# Garaginarium of Monstrosities 2012



## Warrant2000 (Oct 8, 2008)

Moved to a new house over the summer, and I've been prepping the neighbors for what I was going to do to their street. Met with great anticipation, lots of screaming and all smiles. Thanks to my fantastic actors that made it come to life.


----------



## RoxyBlue (Oct 6, 2008)

"The Wife That Lets Me Do All This" - what a great job title:jol:

If your new neighbors had any doubts as to whether you would be putting on an entertaining haunt, you certainly laid those to rest.
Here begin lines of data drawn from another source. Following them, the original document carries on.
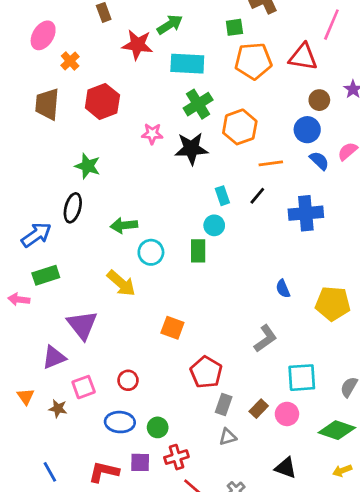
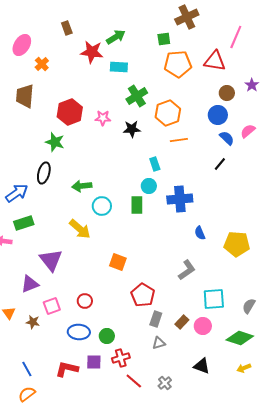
cyan rectangle: (187, 64) -> (119, 67), moved, size x0.7
red hexagon: (102, 101) -> (70, 112), moved
black star: (191, 149) -> (132, 129), size x0.7
orange line: (271, 163) -> (179, 140), moved
black line: (257, 196) -> (220, 164), moved
blue cross: (306, 213) -> (180, 199), moved

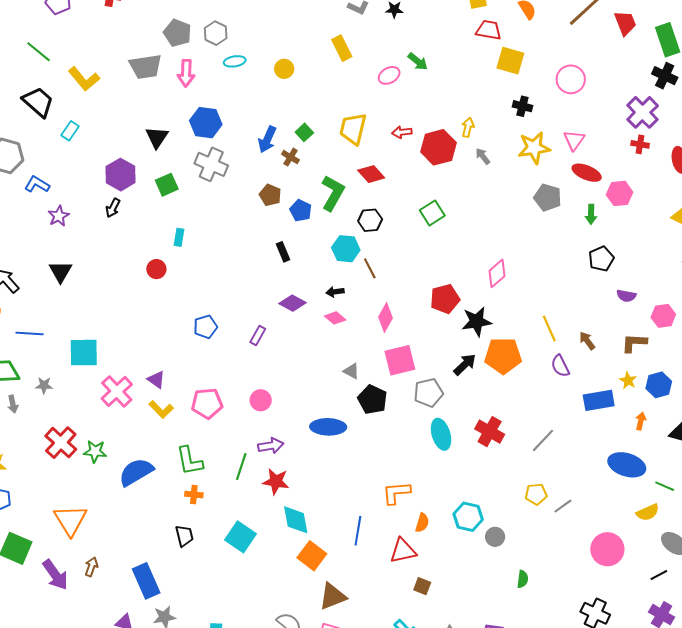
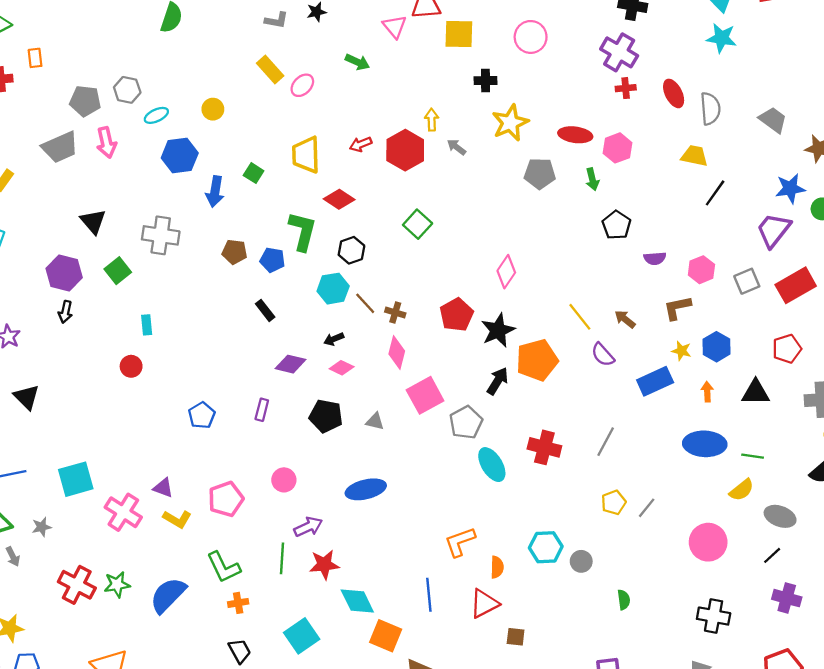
pink ellipse: (389, 75) -> (302, 85), moved
blue hexagon: (206, 123) -> (180, 156), moved
pink triangle: (574, 140) -> (395, 27), moved
brown cross: (291, 157) -> (395, 313), moved
black pentagon: (372, 400) -> (326, 416), moved
cyan square: (241, 537) -> (302, 636), turned 36

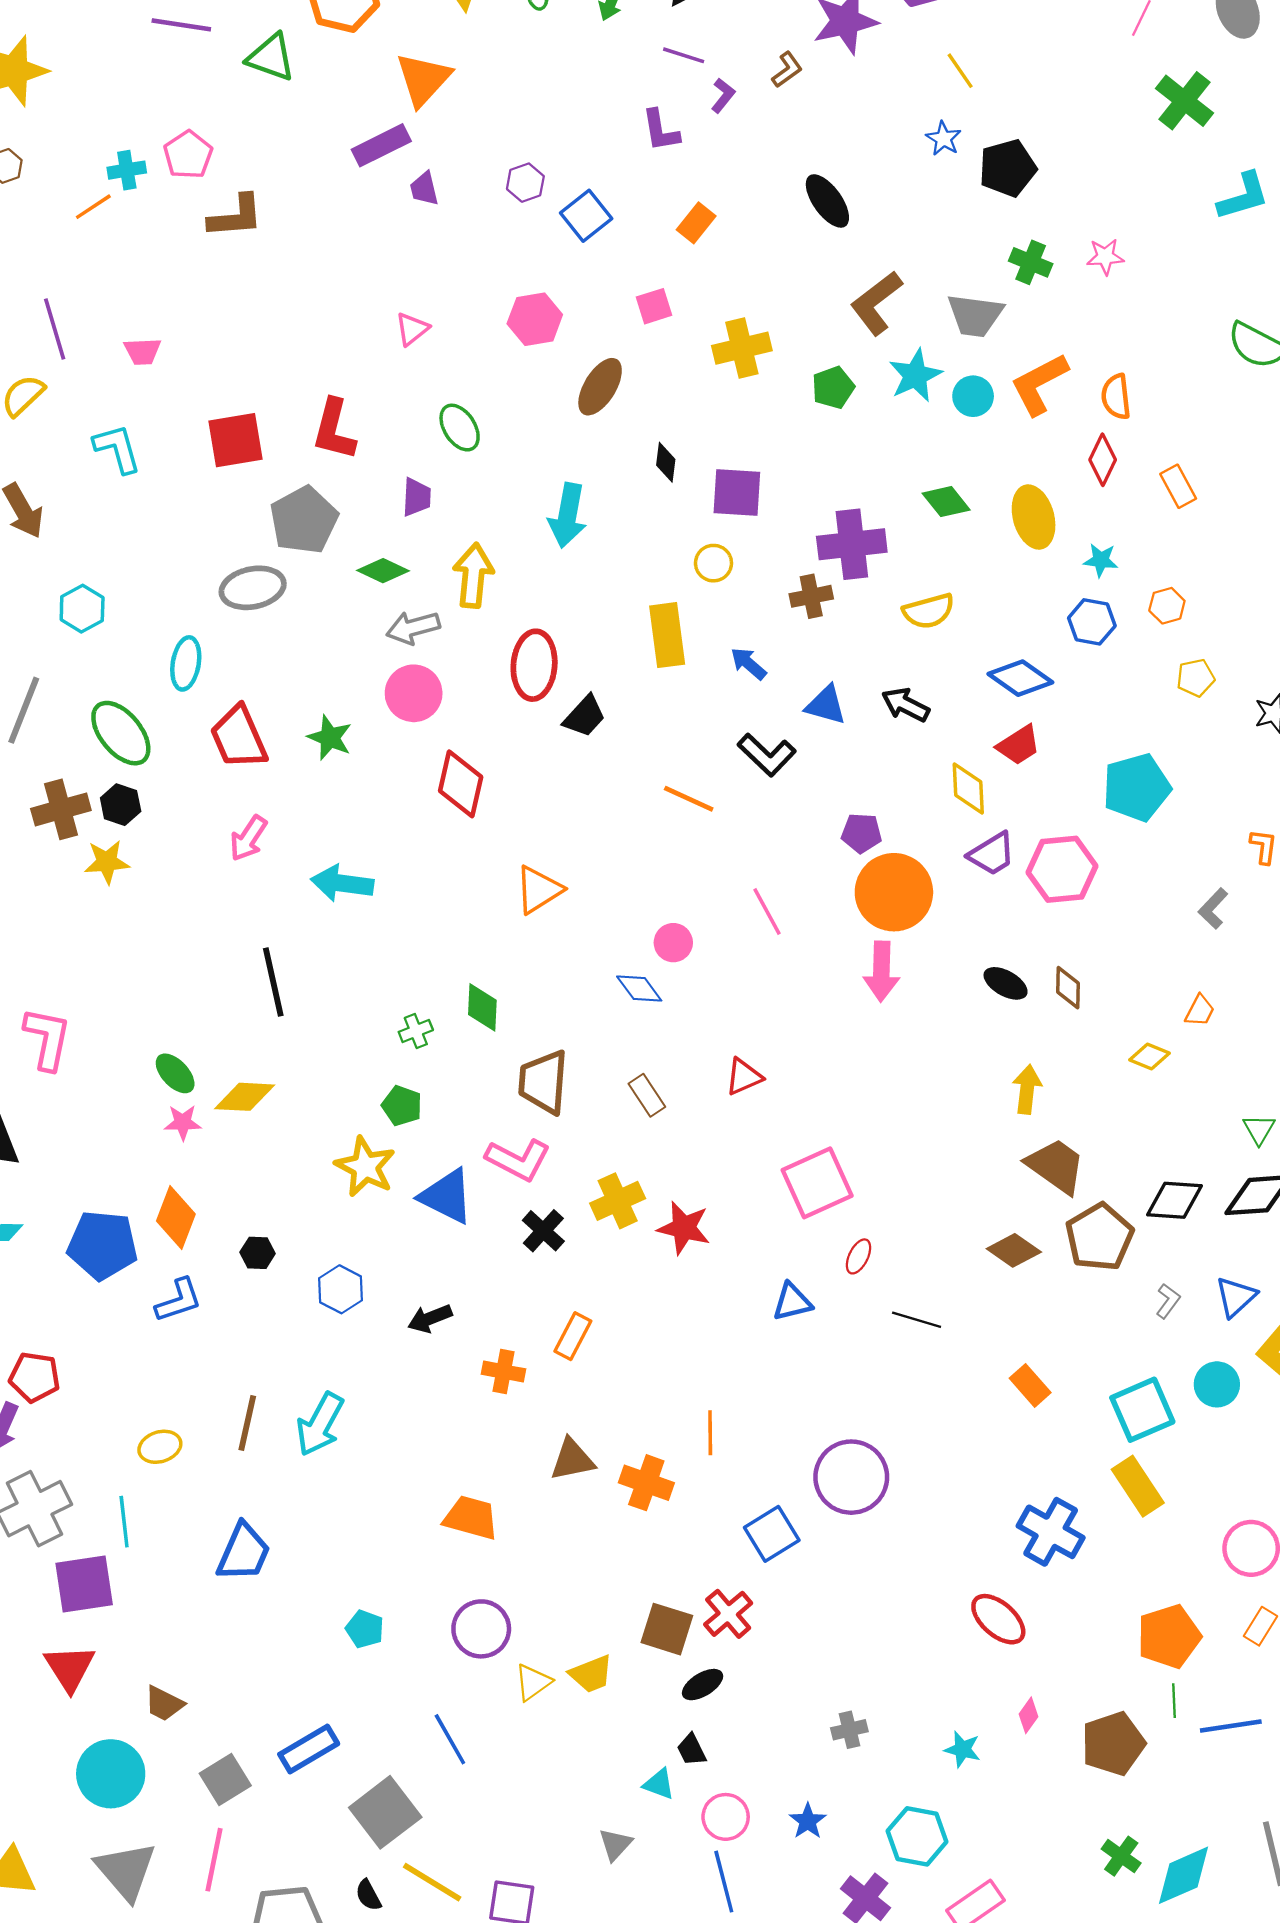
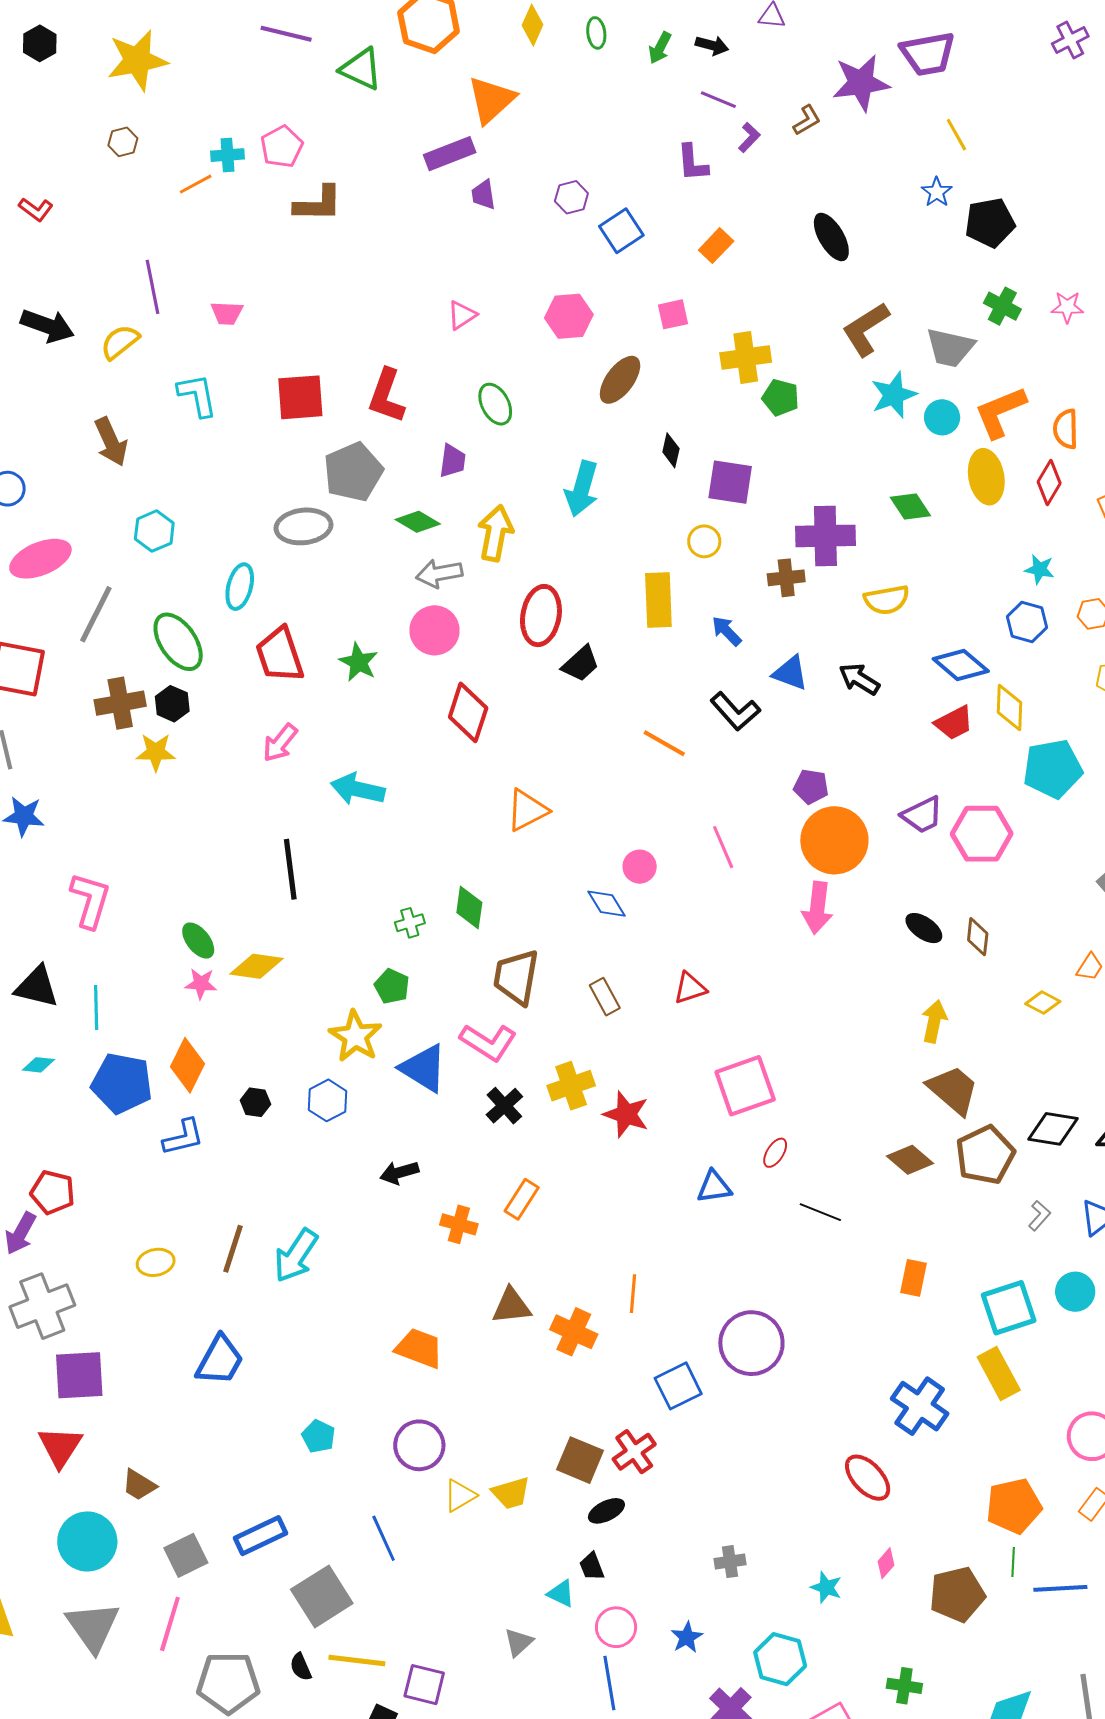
green pentagon: (833, 387) -> (781, 398), moved, turned 30
yellow ellipse: (1034, 517) -> (986, 477), moved
yellow diamond: (968, 789) -> (1009, 707), moved
blue hexagon: (341, 1289) -> (328, 1100), moved
orange rectangle: (1030, 1385) -> (913, 1278), turned 48
cyan line: (124, 1522) -> (96, 1008), moved
green cross: (1121, 1856) -> (904, 1686), moved, turned -32
yellow line: (432, 1882) -> (357, 1661), turned -30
I like the mix of mad scientist and dark humor.


----------



## niblique71 (Dec 2, 2009)

I always admire home haunts with Live actors. I love the Lab scenes. neat stuff.


----------



## Mystic Manor (Apr 17, 2009)

I'd love to have neighbors like you. Looks like eveyone had a blast. Great lab!


----------



## dynoflyer (Oct 8, 2006)

Love the lab and your actors look like they are having a great time, too!


----------



## Pumpkin5 (Aug 8, 2010)

:jol:I love that you just move in and take over the neighborhood! Very cool haunt, your lighting and graveyard scene is so great. I love the live scenes too, the laboratory and all the actors were so in character, which really sells the scenes. I can't wait to see next year!


----------



## scarrycher (May 30, 2012)

looks like fun was had by all, great job


----------



## Hairazor (Mar 13, 2012)

Looks like you know how to throw one whopping great haunt! Well done!


----------



## Terrormaster (Sep 27, 2007)

Wickedly cool man. Like everyone else, loving the lab and the twisted mad scientist humor.


----------



## Joiseygal (Sep 3, 2008)

Great Job on your haunt! The lab scene looked great! Love all your props and how you display them. Looks like you had a great set of actors.


----------



## The Halloween Lady (Aug 18, 2010)

That was really fun to watch. I also really liked your lab, I'm going to definitely use some of your fabulous ideas! Nice work.


----------